What is a Veterinary Assistant?
Veterinary assistants help veterinarians and veterinary techs with numerous tasks including feeding, weighing, cleaning, and caring for animal patients in a veterinary practice.
They may prepare equipment and pass surgical instruments and materials to veterinarians during surgery, as well as move animals and restrain them during testing and other procedures, according to the Bureau of Labor Statistics.
How to Become a Veterinary Assistant
A high school diploma is the minimum requirement to become a veterinary assistant. Additionally, most of the training, if not all, is typically provided on the job,
Certifications and Licenses
Most jobs do not require certification, but the National Association of Veterinary Technicians in America (NAVTA) does offer an AVA certification (Approved Veterinary Assistant).
Additionally, according to the BLS, there are three additional levels of certification. For laboratory animal caretakers seeking work in a research facility, the American Association for Laboratory Animal Science (AALAS) offers all three levels of certification: Assistant Laboratory Animal Technician (ALAT), Laboratory Animal Technician (LAT), and Laboratory Animal Technologist (LATG).
Required Skills for Veterinary Assistants
The basic skill requirements for veterinary assistants include compassion, detail-oriented, dexterity, and physical strength, to be
better able to handle the animals.
Work Environment for Veterinary Assistants
Veterinary assistants work in a variety of settings including private office-based veterinary practices, animal hospitals, shelters, zoos, laboratories, colleges and university facilities.
Like any veterinary career, veterinary assistants must be prepared for potential physical illness or injury caused on the job, such as an aggressive animal kicking, biting, or scratching.
Additionally, veterinary facilities are often open 24 hours a day, 7 days a week, to provide consistent care for the patients. Therefore, veterinary assistants must work weekends, nights, and extended hours.
Job Outlook for Veterinary Assistants
The job outlook for veterinary assistants is projected to be average, with about ten percent growth through 2022. This growth rate is much slower than that projected for other veterinary careers. The reason, according to the Bureau of Labor Statistics, is that, “although veterinary assistants and laboratory animal caretakers will be needed to assist veterinarians and other veterinary care staff, many veterinary practices are expected to increasingly replace veterinary assistants with higher-skilled veterinary technicians and technologists, thus requiring fewer veterinary assistants.”
This projected job growth equates to about 7,100 jobs added upon the 74,600 current veterinary assistants working in the United States.
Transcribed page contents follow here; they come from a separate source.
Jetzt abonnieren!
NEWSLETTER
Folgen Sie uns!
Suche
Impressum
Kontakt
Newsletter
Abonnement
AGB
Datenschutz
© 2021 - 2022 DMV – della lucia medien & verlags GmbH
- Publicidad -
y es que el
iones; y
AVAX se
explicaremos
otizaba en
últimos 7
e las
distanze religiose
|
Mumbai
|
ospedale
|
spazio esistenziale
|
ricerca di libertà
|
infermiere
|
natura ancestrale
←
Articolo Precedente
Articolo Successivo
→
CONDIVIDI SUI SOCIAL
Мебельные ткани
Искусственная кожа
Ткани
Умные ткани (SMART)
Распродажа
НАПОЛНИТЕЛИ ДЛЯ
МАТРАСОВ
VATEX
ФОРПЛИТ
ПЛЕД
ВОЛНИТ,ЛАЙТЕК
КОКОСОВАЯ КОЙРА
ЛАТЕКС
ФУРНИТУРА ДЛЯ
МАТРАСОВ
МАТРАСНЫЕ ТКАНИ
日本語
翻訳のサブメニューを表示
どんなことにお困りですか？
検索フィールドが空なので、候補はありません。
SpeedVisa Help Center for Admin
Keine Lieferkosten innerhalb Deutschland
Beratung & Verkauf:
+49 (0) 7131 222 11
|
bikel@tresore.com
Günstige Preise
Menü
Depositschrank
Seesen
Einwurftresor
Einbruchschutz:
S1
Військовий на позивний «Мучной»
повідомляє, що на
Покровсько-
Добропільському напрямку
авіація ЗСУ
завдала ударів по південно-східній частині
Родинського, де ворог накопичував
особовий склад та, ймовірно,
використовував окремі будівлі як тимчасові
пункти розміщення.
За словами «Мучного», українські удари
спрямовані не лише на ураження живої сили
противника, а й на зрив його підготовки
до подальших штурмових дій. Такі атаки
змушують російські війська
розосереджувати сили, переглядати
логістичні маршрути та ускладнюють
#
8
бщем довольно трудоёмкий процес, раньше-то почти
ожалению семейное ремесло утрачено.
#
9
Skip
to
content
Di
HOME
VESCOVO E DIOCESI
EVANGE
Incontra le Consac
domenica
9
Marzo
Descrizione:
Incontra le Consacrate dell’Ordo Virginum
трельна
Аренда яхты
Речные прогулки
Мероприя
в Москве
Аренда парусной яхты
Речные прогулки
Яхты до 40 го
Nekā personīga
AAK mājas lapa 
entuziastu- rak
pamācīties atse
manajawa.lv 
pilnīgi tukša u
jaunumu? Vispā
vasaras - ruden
Average Income for Veterinary Assistants
Because the role of veterinary assistant is obtainable with a high school diploma, and does not require any college education, the compensation is relatively low. As of May 2012, the most recent data available, the median annual income, or midpoint, is about $23,130.
Additionally, the lowest ten percent earned about $17,000, while the top ten percent earned more than $35,000, according to the Bureau of Labor Statistics (BLS).
Moreover, veterinary assistants working in research positions earn slightly more than those in clinics and hospitals.
If you are interested in becoming a veterinary assistant, you may want to also consider other careers in veterinary medicine, such as vet techs or veterinarian.